Uneven Windows Processor Groups

The theme discussed in this blog does apply only to hardware which has more than 64 Logical Processors. All hardware with less Logical Processor threads exposed to the Operating System is not affected by the subjects described in this article.

In these blog articles: https://blogs.msdn.com/b/saponsqlserver/archive/2010/09/28/windows-2008-r2-groups-processors-sockets-cores-threads-numa-nodes-what-is-all-this.aspx

https://blogs.msdn.com/b/saponsqlserver/archive/2011/04/18/how-many-logical-processors-does-sql-server-2008-r2-enterprise-edition-support.aspx

https://blogs.msdn.com/b/saponsqlserver/archive/2011/04/20/changes-in-affinity-settings-of-sql-server-2008-r2-to-support-gt-64-logical-processors.aspx

we talked about Windows Server 2008 R2 and the fact that we support more than 64 Logical Processors. At the time we wrote the first listed article everything looked very straight forward and easy to understand. With the hardware available we looked at a maximum of 8 cores/physical processor or socket. Even with Hyperthreading you got 16 logical processors. Every one of those sockets formed one or two NUMA nodes. Four or 8 of those again formed one Processor Group. The next larger hardware beyond a 4-socket server was an 8-socket server which subsequently ended up in having two Processor Groups with 64 Logical Processors each. The assignment of Logical Processors threads to processor groups is done at startup of the server. For this purpose Windows 2008 R2 and later Windows releases will look at the physical hardware architecture in order to assign processor groups aligned to the NUMA nodes and will check memory latency in order to decide which Logical Processors threads to combine into one processor group. Once such an assignment is done, it cannot be changed dynamically. Such kind of an assignment only takes place when there are more than 64 Logical Processors threads. On typical 8-socket servers, the distribution of resources and memory between the different processor groups all were even with a processor group covering 64 Logical Processors usually (except some more exotic hardware which came on the market with like 96 Logical Processors in 2009/2010)

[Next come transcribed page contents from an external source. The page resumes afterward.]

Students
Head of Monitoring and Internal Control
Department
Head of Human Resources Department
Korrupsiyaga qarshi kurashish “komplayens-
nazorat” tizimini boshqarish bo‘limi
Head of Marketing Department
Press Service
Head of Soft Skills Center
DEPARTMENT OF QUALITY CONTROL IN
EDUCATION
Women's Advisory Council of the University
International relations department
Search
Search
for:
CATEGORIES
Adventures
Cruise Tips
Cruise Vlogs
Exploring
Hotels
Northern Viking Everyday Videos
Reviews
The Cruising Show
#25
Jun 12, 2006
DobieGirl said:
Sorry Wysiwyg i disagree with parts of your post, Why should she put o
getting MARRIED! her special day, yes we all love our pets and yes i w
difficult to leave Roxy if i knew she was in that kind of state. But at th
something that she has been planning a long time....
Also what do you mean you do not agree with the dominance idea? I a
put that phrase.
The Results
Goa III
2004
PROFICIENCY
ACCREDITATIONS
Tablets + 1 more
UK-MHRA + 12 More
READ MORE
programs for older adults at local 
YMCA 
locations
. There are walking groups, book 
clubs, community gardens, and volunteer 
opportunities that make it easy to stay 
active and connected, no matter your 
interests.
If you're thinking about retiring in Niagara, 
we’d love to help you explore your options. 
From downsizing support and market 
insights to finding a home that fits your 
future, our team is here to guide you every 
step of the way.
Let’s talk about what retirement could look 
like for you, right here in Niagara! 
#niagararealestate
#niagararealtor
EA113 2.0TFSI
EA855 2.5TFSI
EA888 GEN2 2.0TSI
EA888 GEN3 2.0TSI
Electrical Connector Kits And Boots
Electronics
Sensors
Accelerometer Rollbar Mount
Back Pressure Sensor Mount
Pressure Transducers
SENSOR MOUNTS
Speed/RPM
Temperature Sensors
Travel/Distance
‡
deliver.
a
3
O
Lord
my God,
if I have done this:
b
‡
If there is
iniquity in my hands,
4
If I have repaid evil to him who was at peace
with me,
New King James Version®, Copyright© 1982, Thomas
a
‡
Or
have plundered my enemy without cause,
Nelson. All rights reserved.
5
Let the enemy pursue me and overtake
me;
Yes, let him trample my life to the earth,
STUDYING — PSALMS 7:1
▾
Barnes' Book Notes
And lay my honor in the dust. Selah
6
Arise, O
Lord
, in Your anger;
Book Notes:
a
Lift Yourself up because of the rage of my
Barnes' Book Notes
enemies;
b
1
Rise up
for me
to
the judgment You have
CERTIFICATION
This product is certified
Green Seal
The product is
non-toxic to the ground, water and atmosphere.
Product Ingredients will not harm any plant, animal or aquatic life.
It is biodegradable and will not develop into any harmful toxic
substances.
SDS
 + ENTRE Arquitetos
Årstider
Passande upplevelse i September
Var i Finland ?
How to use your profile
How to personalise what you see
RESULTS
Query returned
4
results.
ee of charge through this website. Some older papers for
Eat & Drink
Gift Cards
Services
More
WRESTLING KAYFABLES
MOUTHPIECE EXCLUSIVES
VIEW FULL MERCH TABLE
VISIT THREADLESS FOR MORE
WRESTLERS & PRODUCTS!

What we didn’t explain in more details is how older software releases would deal with the new concepts of Processor Groups. Or other way round how would Windows deal with software which to a degree does care about running on different Logical Processors. Or even allows controlling affinity of such an application on specific Logical Processors. So what happens to an application which was developed before we released the Processor Group concepts and hence only foresaw dealing with a maximum of 64 different Logical Processors to choose from.

Fact is Windows will assign such applications at startup of the application to one of the Processor Groups on the server. The application will see its 64 Logical Processors window of the hardware it is running on. Well, at least in terms of computing (CPU) resources. However the application will see the complete world of memory resources. Typical application which would be scheduled on one of the Processor Groups and which would live within the boundaries of such a processor group would be SQL Server 2005, SQL Server 2008 or even the SAP ABAP or Java stack. Or all other software which didn’t get changed to use changes in some of the Win32 APIs we did for Windows Server 2008 R2 to support Processor Groups.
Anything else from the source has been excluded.